------ Records for the exercise ------
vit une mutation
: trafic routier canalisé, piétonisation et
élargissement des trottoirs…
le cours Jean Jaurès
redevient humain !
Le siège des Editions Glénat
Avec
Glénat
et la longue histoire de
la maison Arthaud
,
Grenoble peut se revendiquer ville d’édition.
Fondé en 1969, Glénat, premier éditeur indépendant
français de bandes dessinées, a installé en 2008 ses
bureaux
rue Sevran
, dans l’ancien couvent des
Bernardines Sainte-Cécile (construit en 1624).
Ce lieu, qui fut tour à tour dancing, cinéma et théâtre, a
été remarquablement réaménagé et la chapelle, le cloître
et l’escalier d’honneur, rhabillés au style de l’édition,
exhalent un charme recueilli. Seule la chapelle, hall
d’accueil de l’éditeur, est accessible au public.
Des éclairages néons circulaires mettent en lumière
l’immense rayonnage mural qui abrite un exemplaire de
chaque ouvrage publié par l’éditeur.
------
------ Records for the exercise ------
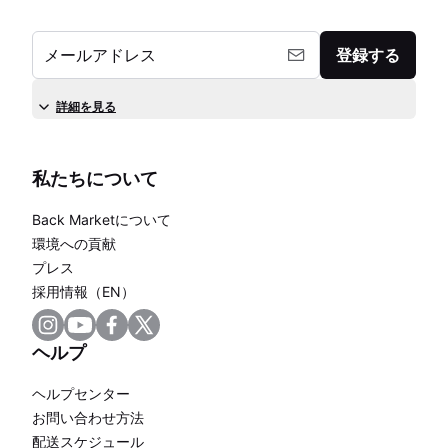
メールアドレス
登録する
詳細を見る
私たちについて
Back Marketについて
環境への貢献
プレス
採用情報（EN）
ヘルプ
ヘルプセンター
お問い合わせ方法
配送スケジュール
------
------ Records for the exercise ------
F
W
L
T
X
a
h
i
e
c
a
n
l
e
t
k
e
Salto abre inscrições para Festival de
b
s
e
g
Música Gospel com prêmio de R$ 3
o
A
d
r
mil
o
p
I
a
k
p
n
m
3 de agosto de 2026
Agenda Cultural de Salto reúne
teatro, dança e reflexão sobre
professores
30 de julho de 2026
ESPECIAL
------
Work item: Find the lines above that contain the word "édition" and copy each one.

Result for this task:
Grenoble peut se revendiquer ville d’édition.
et l’escalier d’honneur, rhabillés au style de l’édition,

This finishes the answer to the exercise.